SINDICATO DOS TRABALHADORES DO JUDICIÁRIO FEDERAL E MINISTÉRIO PÚBLICO DA UNIÃO - FUNDADO EM 28 DE NOVEMBRO DE 1998 - FILIADO À FENAJUFE E CUT

OFICIAIS DE JUSTIÇA

Sintrajufe/RS reúne-se com Corregedoria da Justiça do Trabalho para tratar de pautas dos oficiais e oficialas de justiça e da questão do novo sistema de alvarás

Nessa quinta-feira, 27, o Sintrajufe/RS reuniu-se com o corregedor da Justiça do Trabalho, George Achutti, e com o vice-corregedor, Raul Zoratto Sanvicente. Estiveram em debate algumas das pautas mais urgentes de interesse dos oficiais e oficialas de justiça da JT. Representaram o Sintrajufe/RS na reunião a diretora Cristina Viana e os diretores Diogo Correa, Walter Oliveira e Zé Oliveira.

Entre as questões tratadas na reunião, estão dificuldades no gerenciamento de mandados atrasados, em razão da pandemia do novo coronavírus, e situações variadas enfrentadas pelos e pelas colegas frente ao novo modo de trabalhar estabelecido desde março de 2020. Também foram tratados especificamente problemas de relacionamento e organização do trabalho na Central de Mandados de Porto Alegre, detectados em correição realizada no final de 2020 e trazidos ao Sintrajufe/RS por servidores e servidoras.

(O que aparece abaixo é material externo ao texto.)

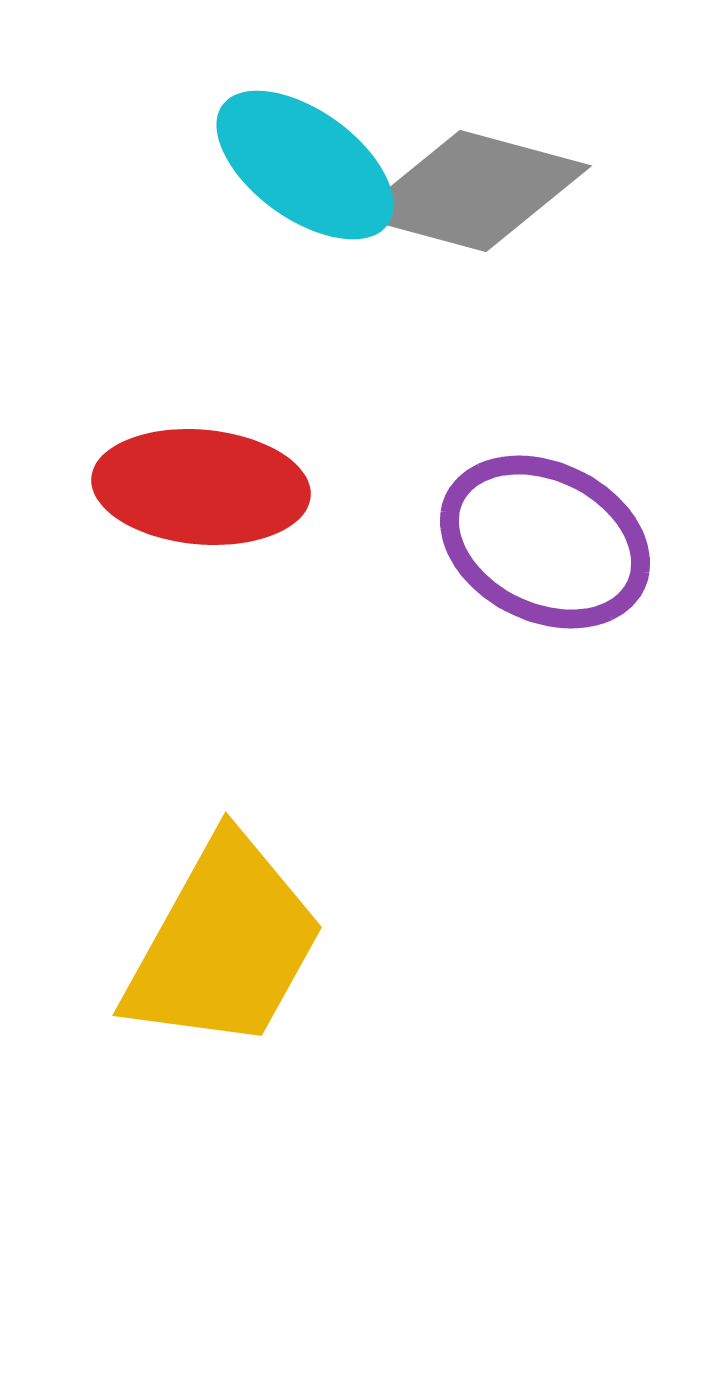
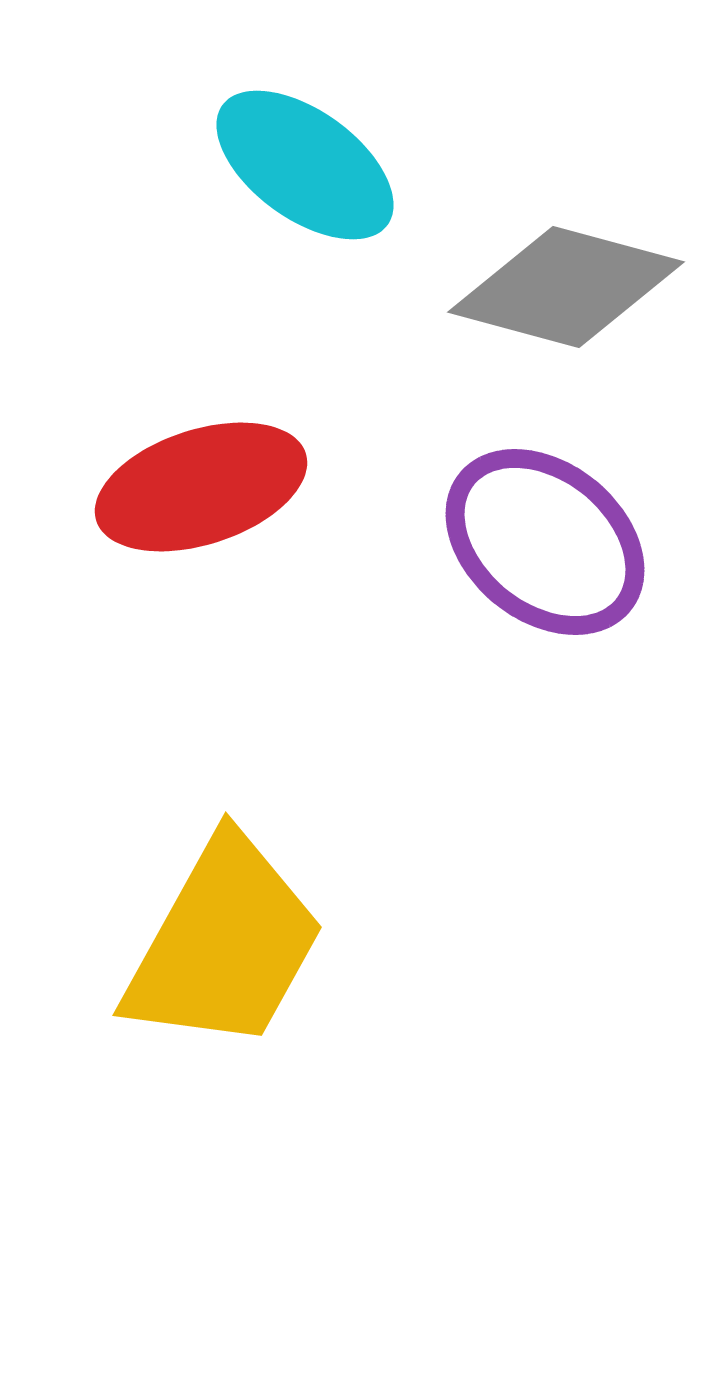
gray diamond: moved 93 px right, 96 px down
red ellipse: rotated 23 degrees counterclockwise
purple ellipse: rotated 13 degrees clockwise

Os representantes do Sintrajufe/RS apontaram também que há uma dificuldade grande com relação aos mandados que realmente precisam ser feitos neste momento, com urgência e de forma presencial. A determinação do tribunal é de que apenas mandados urgentes e que não possam ser cumpridos remotamente sejam cumpridos de forma presencial, mas em muitos locais mandados que não são, de fato, urgentes, estão sendo marcados dessa forma. Assim, há preocupação com riscos desnecessários à vida e à saúde dos oficiais e das oficialas.

O Sintrajufe/RS defendeu que há necessidade de realização de reuniões periódicas entre gestores e oficiais e oficialas para que todos e todas participem das decisões sobre como tratar o passivo e de todas as questões surgidas nesse momento. Apenas com diálogo, destacaram, será possível atuar da melhor forma para o trabalho e para a preservação da vida e da saúde dos servidores e servidoras. Nesse mesmo sentido, o sindicato reivindicou que mais reuniões sejam feitas entre a entidade e a Corregedoria, inclusive com a participação de mais oficiais e oficialas.

O corregedor comprometeu-se a buscar informações sobre todas as pautas apresentadas e procurar intensificar os espaços de diálogo com a entidade e com os colegas.

Alvarás na JT

Na reunião, também foi discutida a situação dos alvarás da Justiça do Trabalho, onde há dificuldades na organização e nas dinâmicas de trabalho a partir da implementação do novo sistema. Eles informaram que alguns colegas reclamam que não houve capacitação prévia de servidores e chefias para uma melhor compreensão do sistema. Além disso, não há um setor específico e centralizado onde se possa buscar informações e saídas para alguns problemas que vêm ocorrendo. As dificuldades somam-se às já trazidas pela pandemia, que dificulta o contato e o diálogo entre os colegas, gerando, inclusive, desgaste para a saúde dos trabalhadores e das trabalhadoras.

Para tentar minimizar o problema, alguns colegas tiveram a iniciativa de criar um grupo de Whatsapp com servidores e servidoras de todo o estado para tirar dúvidas e para se ajudarem com o sistema. Porém, não há como saber se todas as pessoas que fazem alvarás estão recebendo as mesmas informações, além das dificuldades trazidas pela fragmentação dessas informações em um espaço como um grupo de Whatsapp. Assim, destacaram os sindicalistas, esse tipo de iniciativa, embora louvável, não pode substituir uma capacitação oficial realizada pelo tribunal – problema semelhante tem ocorrido também com os oficiais e oficialas de justiça, que buscam formas alternativas de organização própria para conseguirem dar conta do trabalho, carecendo de treinamento e acompanhamento.